• Problem to work on: Would you please output all the records exactly as given? Pictures should not appear in the copy.

Collection entries
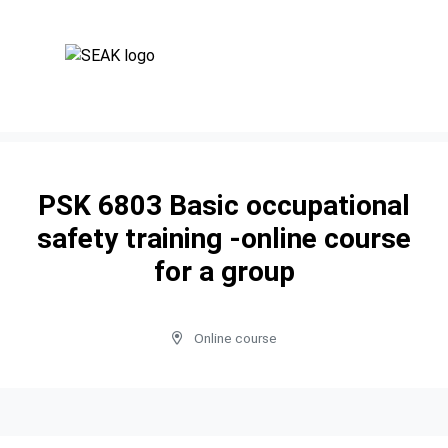
PSK 6803 Basic occupational
safety training -online course
for a group
Online course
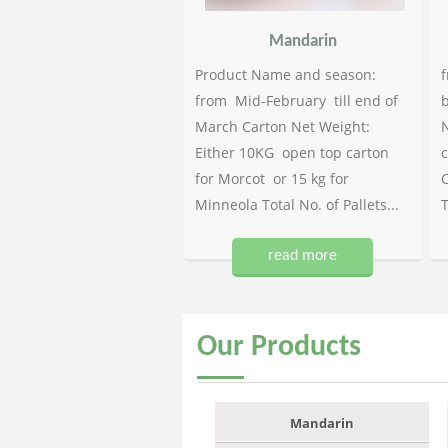
Mandarin
Product Name and season:
f
from Mid-February till end of
b
March Carton Net Weight:
N
Either 10KG open top carton
c
for Morcot or 15 kg for
C
Minneola Total No. of Pallets...
T
read more
Our
Products
Mandarin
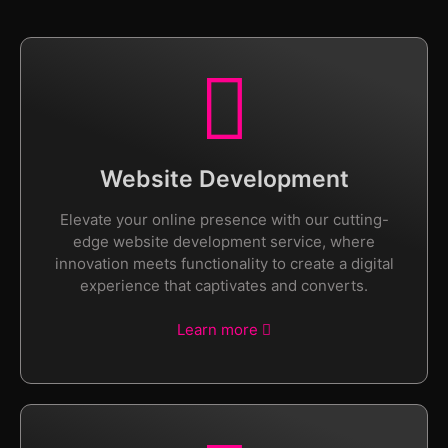
Website Development
Elevate your online presence with our cutting-
edge website development service, where
innovation meets functionality to create a digital
experience that captivates and converts.
Learn more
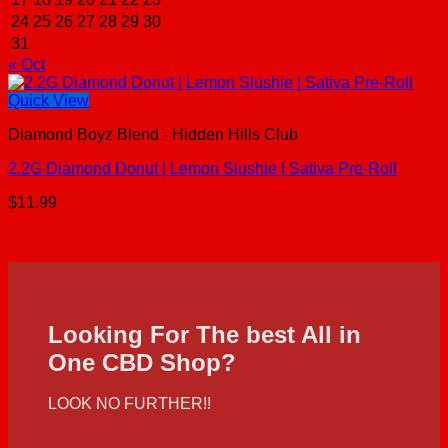
24
25
26
27
28
29
30
31
« Oct
Quick View
Diamond Boyz Blend - Hidden Hills Club
2.2G Diamond Donut | Lemon Slushie | Sativa Pre-Roll
$
11.99
Looking For The best All in
One CBD Shop?
LOOK NO FURTHER!!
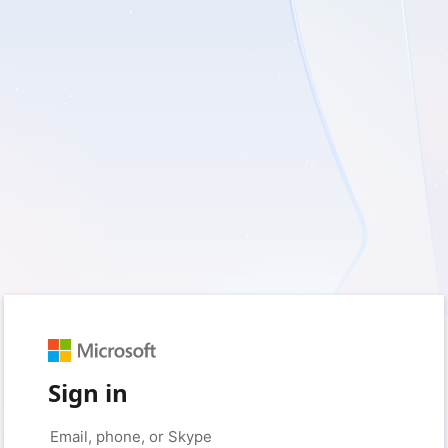
Sign in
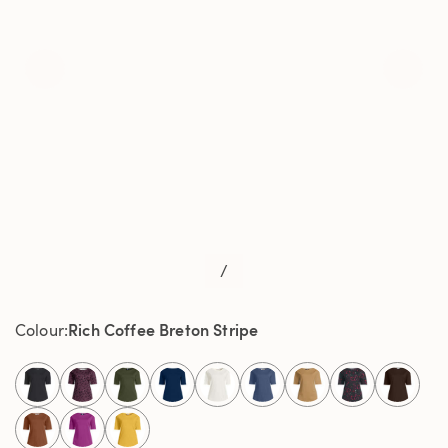
/
Rich Coffee Breton Stripe
Colour
select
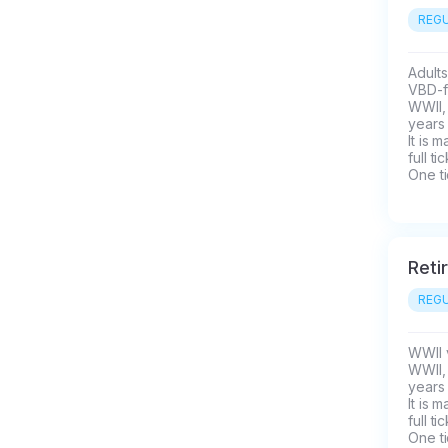
REGU
Adults
VBD-fo
WWII, 
years 
It is 
full t
One ti
Reti
REGU
WWII v
WWII, 
years 
It is 
full t
One ti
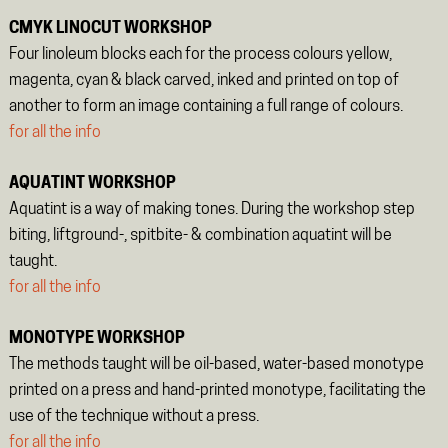
CMYK LINOCUT WORKSHOP
Four linoleum blocks each for the process colours yellow,
magenta, cyan & black carved, inked and printed on top of
another to form an image containing a full range of colours.
for all the info
AQUATINT WORKSHOP
Aquatint is a way of making tones. During the workshop step
biting, liftground-, spitbite- & combination aquatint will be
taught.
for all the info
MONOTYPE WORKSHOP
The methods taught will be oil-based, water-based monotype
printed on a press and hand-printed monotype, facilitating the
use of the technique without a press.
for all the info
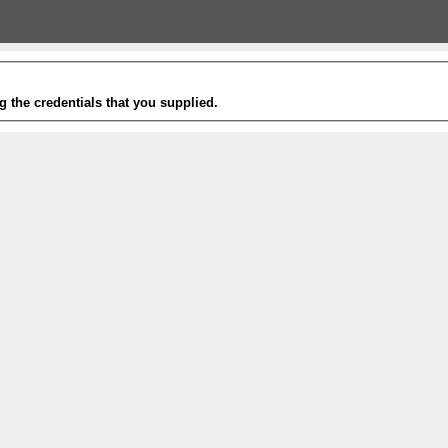
g the credentials that you supplied.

• Exercise output:
PSK 6803 Basic occupational
safety training -online course
for a group
Online course
Mandarin
Product Name and season:
f
from Mid-February till end of
b
March Carton Net Weight:
N
Either 10KG open top carton
c
for Morcot or 15 kg for
C
Minneola Total No. of Pallets...
T
read more
Our
Products
Mandarin
Website Development
Elevate your online presence with our cutting-
edge website development service, where
innovation meets functionality to create a digital
experience that captivates and converts.
Learn more
24
25
26
27
28
29
30
31
« Oct
Quick View
Diamond Boyz Blend - Hidden Hills Club
2.2G Diamond Donut | Lemon Slushie | Sativa Pre-Roll
$
11.99
Looking For The best All in
One CBD Shop?
LOOK NO FURTHER!!
Sign in
/
Rich Coffee Breton Stripe
Colour
select
REGU
Adults
VBD-fo
WWII, 
years 
It is 
full t
One ti
Reti
REGU
WWII v
WWII, 
years 
It is 
full t
One ti
CMYK LINOCUT WORKSHOP
Four linoleum blocks each for the process colours yellow,
magenta, cyan & black carved, inked and printed on top of
another to form an image containing a full range of colours.
for all the info
AQUATINT WORKSHOP
Aquatint is a way of making tones. During the workshop step
biting, liftground-, spitbite- & combination aquatint will be
taught.
for all the info
MONOTYPE WORKSHOP
The methods taught will be oil-based, water-based monotype
printed on a press and hand-printed monotype, facilitating the
use of the technique without a press.
for all the info
g the credentials that you supplied.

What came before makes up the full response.